Figure 2.8 A Planar Circle Transfer

Why then does light move in straight lines? For a network, the shortest path between any two points is the one with the fewest transfers, which is also the fastest path. For a wave spreading in every direction, the fastest path to any point is a straight line. Light will then move in a straight line to any point if it always takes the fastest route, which it does.

Chapter 3 gives the details, but essentially light travels in a straight line because its waves take every path to a destination and the first to arrive triggers a physical event. It follows that light moves in a straight line by a property of space, not itself. Chapter 4 extends this conclusion to matter objects, and Chapter 5 explains how gravity alters space, as Einstein said. The classical view that things move by their own inclination within a space of nothing is thus replaced by the view that they move according to how the network of space passes them on.
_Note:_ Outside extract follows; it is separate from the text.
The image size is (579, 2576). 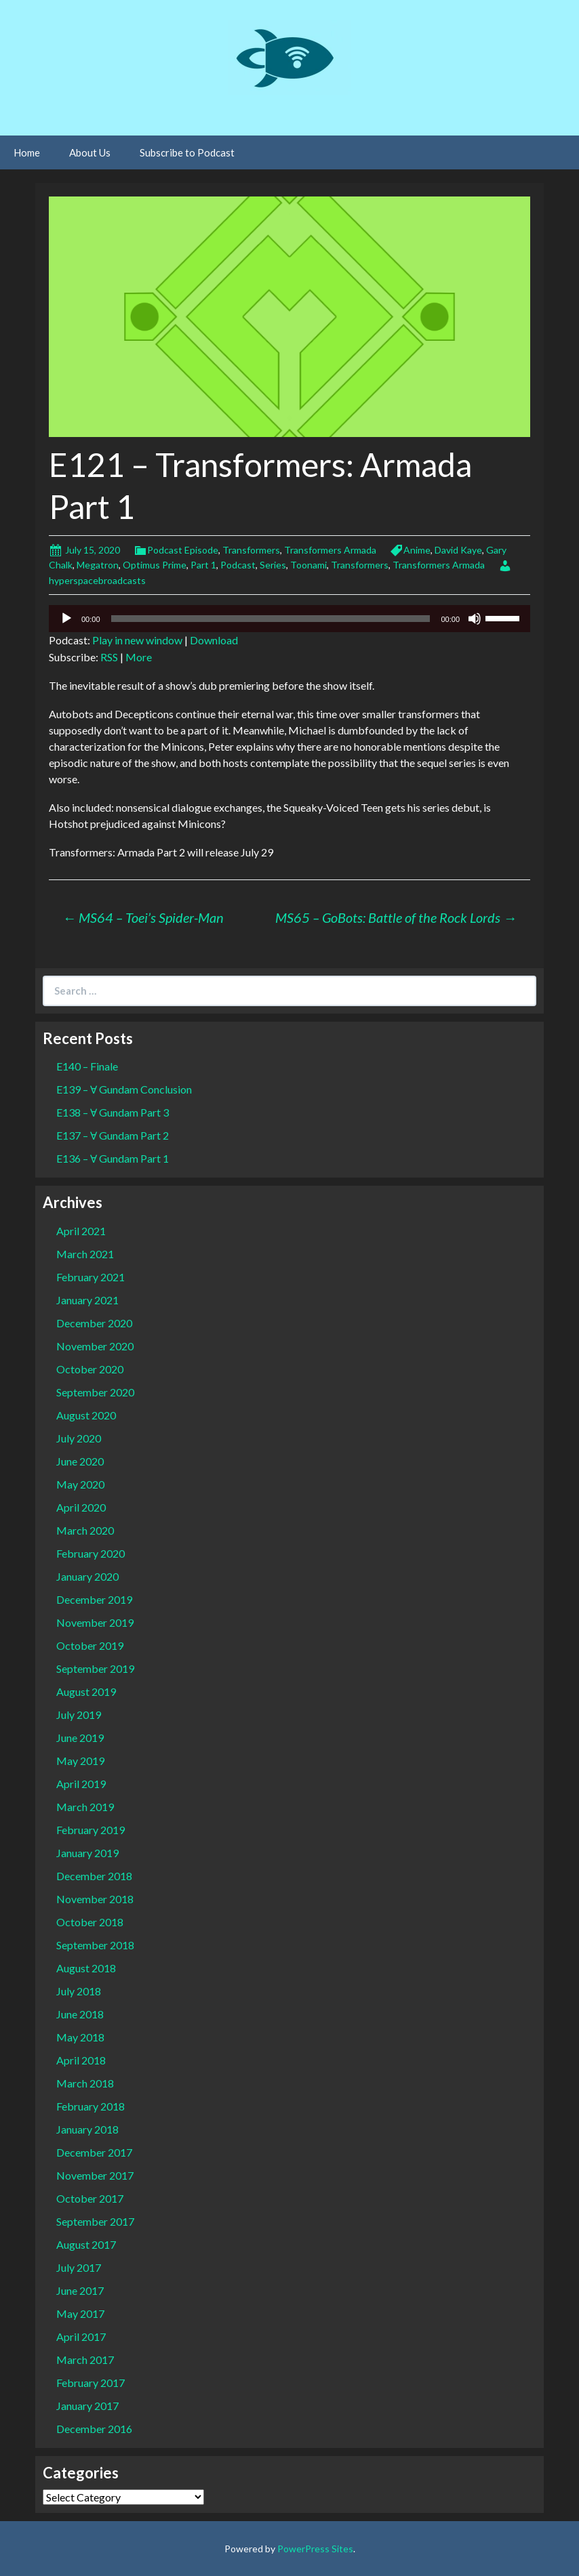 What do you see at coordinates (94, 2428) in the screenshot?
I see `December 2016` at bounding box center [94, 2428]. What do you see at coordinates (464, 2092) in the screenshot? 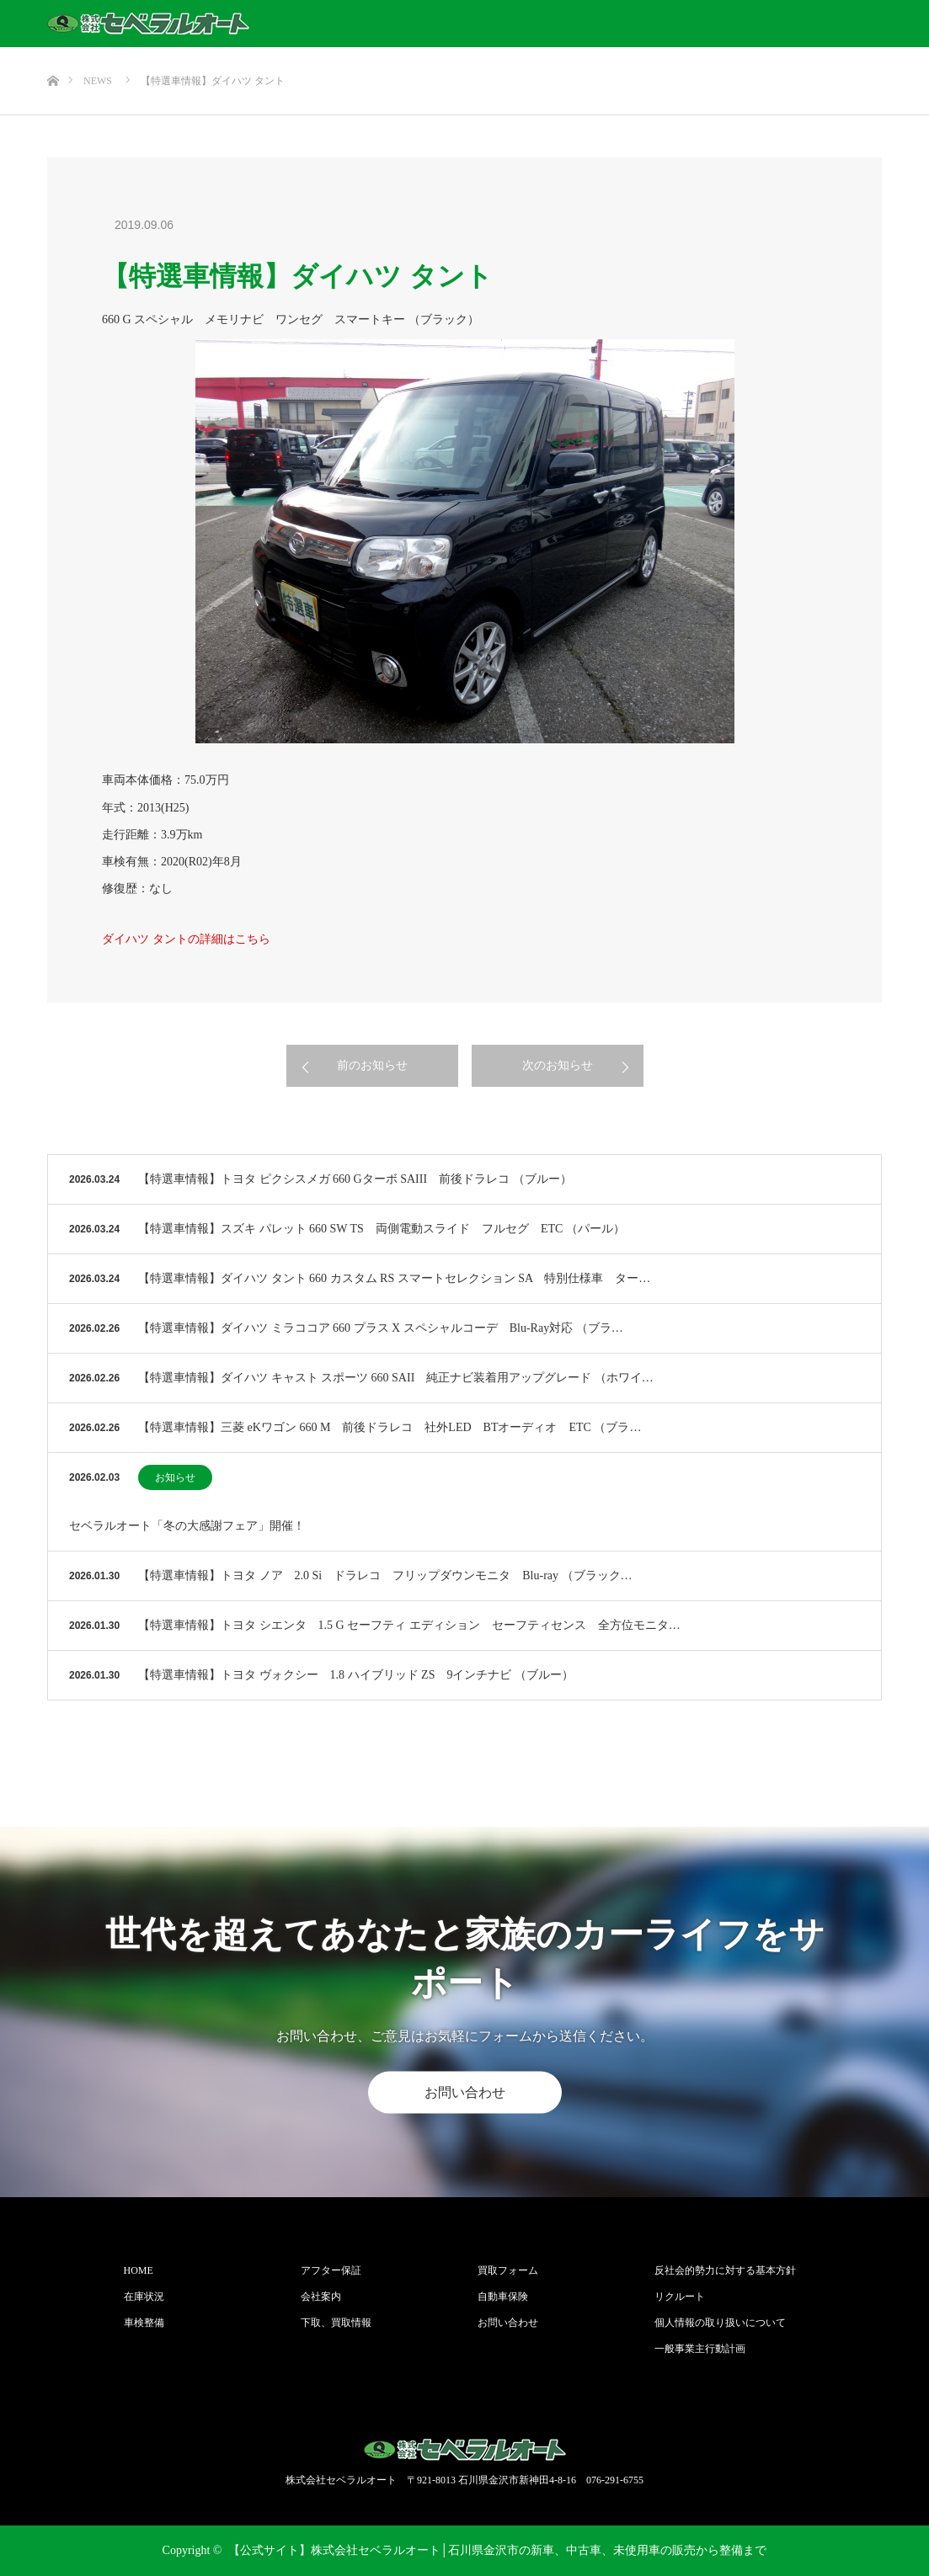
I see `お問い合わせ` at bounding box center [464, 2092].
In conclusion, a quantum network can generate a space like ours based on rotations. The resulting polar space explains how space expands, how objects move, and how light vibrates, better than the linear space of Euclid. If the geometry of the universe is based on circles not squares, then for a point, planar circles specify how light is passed on and transverse circles specify how it vibrates (Figure 2.9). In the next section, transverse circles define time, just as planar circles define space.